*** Begin section ***

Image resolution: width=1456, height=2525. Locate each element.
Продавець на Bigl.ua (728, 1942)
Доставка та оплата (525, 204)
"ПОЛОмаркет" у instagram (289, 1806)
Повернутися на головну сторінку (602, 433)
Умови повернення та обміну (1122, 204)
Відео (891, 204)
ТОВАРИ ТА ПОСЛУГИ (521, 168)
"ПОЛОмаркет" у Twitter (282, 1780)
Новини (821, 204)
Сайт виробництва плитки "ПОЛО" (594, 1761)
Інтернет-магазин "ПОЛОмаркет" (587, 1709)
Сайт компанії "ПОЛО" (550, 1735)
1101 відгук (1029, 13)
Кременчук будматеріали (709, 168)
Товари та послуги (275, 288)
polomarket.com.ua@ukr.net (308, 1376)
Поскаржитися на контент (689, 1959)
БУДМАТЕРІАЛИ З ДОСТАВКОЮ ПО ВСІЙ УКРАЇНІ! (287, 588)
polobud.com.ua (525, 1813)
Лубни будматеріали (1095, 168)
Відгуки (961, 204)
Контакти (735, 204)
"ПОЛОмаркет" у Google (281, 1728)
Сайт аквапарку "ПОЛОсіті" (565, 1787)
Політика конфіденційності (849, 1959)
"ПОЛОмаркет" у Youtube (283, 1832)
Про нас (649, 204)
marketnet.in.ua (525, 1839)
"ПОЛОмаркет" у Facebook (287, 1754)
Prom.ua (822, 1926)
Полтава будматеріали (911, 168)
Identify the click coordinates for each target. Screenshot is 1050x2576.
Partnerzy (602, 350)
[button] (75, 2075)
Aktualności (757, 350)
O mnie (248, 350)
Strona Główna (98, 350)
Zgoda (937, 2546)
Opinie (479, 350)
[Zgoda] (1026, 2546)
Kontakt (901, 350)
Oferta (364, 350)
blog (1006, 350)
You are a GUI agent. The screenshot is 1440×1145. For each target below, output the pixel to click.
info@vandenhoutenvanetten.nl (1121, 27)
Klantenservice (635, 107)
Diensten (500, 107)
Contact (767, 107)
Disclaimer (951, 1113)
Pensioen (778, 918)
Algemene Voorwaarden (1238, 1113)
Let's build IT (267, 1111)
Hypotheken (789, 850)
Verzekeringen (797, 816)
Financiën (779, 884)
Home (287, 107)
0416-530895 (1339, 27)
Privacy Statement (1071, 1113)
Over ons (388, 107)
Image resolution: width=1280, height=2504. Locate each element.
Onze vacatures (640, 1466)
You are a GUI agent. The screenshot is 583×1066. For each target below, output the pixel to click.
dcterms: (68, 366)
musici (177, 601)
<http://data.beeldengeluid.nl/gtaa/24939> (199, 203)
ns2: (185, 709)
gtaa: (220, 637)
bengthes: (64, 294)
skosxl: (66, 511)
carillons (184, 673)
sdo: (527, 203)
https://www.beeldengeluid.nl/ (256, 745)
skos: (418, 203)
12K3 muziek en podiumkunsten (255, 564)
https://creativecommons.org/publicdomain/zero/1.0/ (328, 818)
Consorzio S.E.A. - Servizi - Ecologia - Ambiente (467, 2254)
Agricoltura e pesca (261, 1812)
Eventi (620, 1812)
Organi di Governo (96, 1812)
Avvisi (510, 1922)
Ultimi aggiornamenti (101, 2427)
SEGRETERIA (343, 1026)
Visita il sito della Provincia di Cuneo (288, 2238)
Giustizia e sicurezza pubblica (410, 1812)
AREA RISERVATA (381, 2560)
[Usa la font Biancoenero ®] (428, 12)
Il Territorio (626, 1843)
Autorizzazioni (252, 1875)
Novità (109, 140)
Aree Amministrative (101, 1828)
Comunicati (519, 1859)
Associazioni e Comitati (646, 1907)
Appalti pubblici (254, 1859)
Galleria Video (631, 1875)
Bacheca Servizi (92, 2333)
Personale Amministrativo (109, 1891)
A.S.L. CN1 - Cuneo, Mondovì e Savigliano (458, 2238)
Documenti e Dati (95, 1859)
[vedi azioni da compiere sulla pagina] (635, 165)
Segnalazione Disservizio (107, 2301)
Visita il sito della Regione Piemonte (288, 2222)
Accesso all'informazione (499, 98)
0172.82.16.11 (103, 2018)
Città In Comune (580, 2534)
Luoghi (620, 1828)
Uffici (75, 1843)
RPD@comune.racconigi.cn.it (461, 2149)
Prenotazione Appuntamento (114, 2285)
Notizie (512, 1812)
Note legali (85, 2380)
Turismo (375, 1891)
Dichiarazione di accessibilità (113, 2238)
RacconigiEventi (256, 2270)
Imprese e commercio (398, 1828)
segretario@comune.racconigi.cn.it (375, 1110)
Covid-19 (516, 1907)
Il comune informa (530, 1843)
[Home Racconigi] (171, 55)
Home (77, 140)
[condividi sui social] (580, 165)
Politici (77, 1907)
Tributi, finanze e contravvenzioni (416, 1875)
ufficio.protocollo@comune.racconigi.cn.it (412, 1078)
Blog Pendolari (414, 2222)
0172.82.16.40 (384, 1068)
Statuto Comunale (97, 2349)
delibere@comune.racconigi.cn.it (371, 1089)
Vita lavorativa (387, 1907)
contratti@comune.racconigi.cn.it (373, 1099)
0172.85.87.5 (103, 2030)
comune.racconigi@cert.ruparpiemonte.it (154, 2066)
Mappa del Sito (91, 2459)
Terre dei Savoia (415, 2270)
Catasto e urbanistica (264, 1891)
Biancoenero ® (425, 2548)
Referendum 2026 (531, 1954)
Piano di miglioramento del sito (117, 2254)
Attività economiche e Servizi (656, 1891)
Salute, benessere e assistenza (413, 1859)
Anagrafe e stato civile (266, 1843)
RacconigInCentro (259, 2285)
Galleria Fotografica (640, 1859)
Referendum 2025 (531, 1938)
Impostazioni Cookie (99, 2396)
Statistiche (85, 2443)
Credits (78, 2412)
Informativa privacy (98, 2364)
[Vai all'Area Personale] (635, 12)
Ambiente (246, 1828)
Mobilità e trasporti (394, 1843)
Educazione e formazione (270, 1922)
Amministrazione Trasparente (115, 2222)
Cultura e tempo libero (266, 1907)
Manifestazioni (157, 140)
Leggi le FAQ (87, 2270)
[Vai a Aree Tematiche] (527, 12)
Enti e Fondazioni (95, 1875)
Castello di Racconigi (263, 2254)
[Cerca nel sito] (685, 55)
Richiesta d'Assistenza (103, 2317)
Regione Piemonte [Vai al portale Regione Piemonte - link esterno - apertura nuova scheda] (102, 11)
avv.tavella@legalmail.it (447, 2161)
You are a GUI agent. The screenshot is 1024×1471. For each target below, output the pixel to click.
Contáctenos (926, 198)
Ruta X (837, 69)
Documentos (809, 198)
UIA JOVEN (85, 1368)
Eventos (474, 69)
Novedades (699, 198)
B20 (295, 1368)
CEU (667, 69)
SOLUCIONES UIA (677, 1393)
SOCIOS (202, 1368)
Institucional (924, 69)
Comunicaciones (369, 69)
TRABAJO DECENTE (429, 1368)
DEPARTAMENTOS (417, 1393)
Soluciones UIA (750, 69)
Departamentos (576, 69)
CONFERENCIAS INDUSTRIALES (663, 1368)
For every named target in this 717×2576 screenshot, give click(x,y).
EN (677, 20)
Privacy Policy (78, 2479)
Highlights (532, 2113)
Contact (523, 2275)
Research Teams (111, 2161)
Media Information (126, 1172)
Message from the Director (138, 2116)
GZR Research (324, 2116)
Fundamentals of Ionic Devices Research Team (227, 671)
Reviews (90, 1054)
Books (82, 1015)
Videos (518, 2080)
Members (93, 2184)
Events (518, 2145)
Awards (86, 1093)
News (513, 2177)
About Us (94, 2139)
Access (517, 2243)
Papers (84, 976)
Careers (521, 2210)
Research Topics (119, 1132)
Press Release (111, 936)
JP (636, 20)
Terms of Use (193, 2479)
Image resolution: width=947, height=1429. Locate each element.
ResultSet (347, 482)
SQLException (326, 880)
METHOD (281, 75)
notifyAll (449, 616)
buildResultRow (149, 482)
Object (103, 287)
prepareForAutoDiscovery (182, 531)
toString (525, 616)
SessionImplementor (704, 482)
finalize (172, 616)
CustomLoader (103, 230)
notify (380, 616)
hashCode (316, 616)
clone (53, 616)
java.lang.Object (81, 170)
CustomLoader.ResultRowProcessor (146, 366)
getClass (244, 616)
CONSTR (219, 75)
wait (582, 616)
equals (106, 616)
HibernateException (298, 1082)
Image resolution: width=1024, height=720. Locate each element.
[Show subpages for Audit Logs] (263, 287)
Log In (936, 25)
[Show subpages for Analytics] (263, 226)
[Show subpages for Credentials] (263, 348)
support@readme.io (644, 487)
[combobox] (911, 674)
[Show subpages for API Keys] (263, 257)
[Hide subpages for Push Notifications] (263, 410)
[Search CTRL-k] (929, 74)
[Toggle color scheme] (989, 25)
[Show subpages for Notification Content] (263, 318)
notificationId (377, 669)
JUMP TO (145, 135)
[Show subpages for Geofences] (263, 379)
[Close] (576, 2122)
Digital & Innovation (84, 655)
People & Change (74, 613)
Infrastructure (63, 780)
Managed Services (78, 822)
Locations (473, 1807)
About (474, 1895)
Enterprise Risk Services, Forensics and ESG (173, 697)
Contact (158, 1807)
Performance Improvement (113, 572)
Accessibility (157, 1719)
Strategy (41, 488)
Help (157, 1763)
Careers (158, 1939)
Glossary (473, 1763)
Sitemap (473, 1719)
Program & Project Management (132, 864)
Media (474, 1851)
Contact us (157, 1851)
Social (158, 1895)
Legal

*** End section ***

# Required action:
Whenever the word "Show" appears in a line of the listing, report that line.

# Solution to this problem:
[Show subpages for Audit Logs] (263, 287)
[Show subpages for Analytics] (263, 226)
[Show subpages for Credentials] (263, 348)
[Show subpages for API Keys] (263, 257)
[Show subpages for Notification Content] (263, 318)
[Show subpages for Geofences] (263, 379)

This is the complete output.